Using cut outs in the sides and back to help lighten construction. Any thoughts would be much appreciated. Pat


----------



## Steve Neul (Sep 2, 2011)

To make the weight lighter you might make some of the plywood members hollow like a hollow core door. Make a frame out of 1/2" thick pine or poplar and cover it on each side with 1/8" plywood. It's remarkably strong and weighs practically nothing.


----------



## bauerbach (Mar 25, 2012)

maybe make an aluminum frame and skin it with 1/4" ply?


----------



## Toolman50 (Mar 22, 2015)

I would build a thin frame using 1/2" Baltic birch plywood. Use 1/4" Baltic birch wherever you can. It's extremely strong and durable. Birch Cabinets will finish out nicely. 
These type cabinets are usually put together with a few fasteners and hot melt glue. The glue hold up well under the vibration of the road. You will need to add some type of wooden lock to all cabinet doors so they will stay closed until opened. 
Let the wood chips fly.


----------



## FrankC (Aug 24, 2012)

I would advise you to go to a RV dealer and take a look at the professionally made cabinets in both new and used units and while you are there check out the special RV hardware available.


----------



## bauerbach (Mar 25, 2012)

Toolman50 said:


> I would build a thin frame using 1/2" Baltic birch plywood. Use 1/4" Baltic birch wherever you can. It's extremely strong and durable. Birch Cabinets will finish out nicely.
> These type cabinets are usually put together with a few fasteners and hot melt glue. The glue hold up well under the vibration of the road. You will need to add some type of wooden lock to all cabinet doors so they will stay closed until opened.
> Let the wood chips fly.


hot glue can be sensitive to temperature IME. I use it on an RC airplane, but it can weaken a bit in high temps, and get brittle in low temps.


----------



## Belg (Oct 2, 2011)

Guys, been sick with the flu and several other things but thanks so much for the input. I think a trip to an RV dealer will definitely be well advised. Hope I can find one in Northern NJ. I was thinking of using pl 2000 construction adhesive to build the torsion box frames any downsides to this?


----------



## MT Stringer (Jul 21, 2009)

The picture you posted is my miter saw station?


----------



## Belg (Oct 2, 2011)

MT Stringer said:


> The picture you posted is my miter saw station?


Its a small world isn't it.

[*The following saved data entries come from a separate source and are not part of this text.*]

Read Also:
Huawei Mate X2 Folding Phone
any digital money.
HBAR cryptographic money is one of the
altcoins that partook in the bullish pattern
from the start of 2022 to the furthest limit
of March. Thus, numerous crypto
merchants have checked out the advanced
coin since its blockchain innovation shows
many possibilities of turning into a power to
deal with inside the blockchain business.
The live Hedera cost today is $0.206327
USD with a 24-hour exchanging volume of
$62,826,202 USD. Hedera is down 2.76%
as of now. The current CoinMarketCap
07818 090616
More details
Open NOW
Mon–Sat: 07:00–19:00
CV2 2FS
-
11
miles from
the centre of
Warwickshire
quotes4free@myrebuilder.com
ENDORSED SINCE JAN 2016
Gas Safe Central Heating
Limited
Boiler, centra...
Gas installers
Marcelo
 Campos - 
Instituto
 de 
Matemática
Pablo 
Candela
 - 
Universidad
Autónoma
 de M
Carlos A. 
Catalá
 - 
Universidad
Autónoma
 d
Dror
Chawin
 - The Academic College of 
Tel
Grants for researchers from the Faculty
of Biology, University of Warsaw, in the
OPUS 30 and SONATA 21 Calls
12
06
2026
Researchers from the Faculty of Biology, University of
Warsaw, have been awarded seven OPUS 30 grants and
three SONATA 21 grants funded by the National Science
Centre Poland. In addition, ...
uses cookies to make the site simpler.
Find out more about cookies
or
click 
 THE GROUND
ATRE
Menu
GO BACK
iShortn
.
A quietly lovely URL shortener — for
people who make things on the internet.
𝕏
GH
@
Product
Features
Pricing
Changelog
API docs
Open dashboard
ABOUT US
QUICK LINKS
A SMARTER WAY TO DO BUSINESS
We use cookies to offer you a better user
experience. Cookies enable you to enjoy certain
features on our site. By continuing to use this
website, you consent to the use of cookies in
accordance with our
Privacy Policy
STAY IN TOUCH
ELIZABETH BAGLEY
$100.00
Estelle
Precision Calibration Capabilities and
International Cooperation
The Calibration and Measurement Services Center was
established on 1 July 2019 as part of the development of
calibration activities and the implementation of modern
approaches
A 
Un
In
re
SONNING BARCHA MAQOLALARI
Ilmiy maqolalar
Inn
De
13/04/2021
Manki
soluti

I just used it to show the style of the Paulk type projects I was questioning. It looks like a well thought out project.:thumbsup:


----------



## Alchymist (Jan 2, 2011)

1X1 hardwood for frames, 1/4" ply set in dadoes. 1/2 X1/2" strips underneath tops for support. Doors and drawer fronts 1" X 3/4" frames with 1/4" ply centers.


----------



## MT Stringer (Jul 21, 2009)

Belg said:


> Its a small world isn't it. I just used it to show the style of the Paulk type projects I was questioning. It looks like a well thought out project.:thumbsup:


Yes sir. That is the right side. The left side looks just like it. I use the work area for other stuff when the saw isn't needed, thus the holes. 

Your project reminds me of my 1975 Chevy Van, complete with shag carpet, ice box style fridge, and paneling on the walls.  It would haul some of our softball players to out of town tournaments. Seat belts? What seat belts. :yes:


----------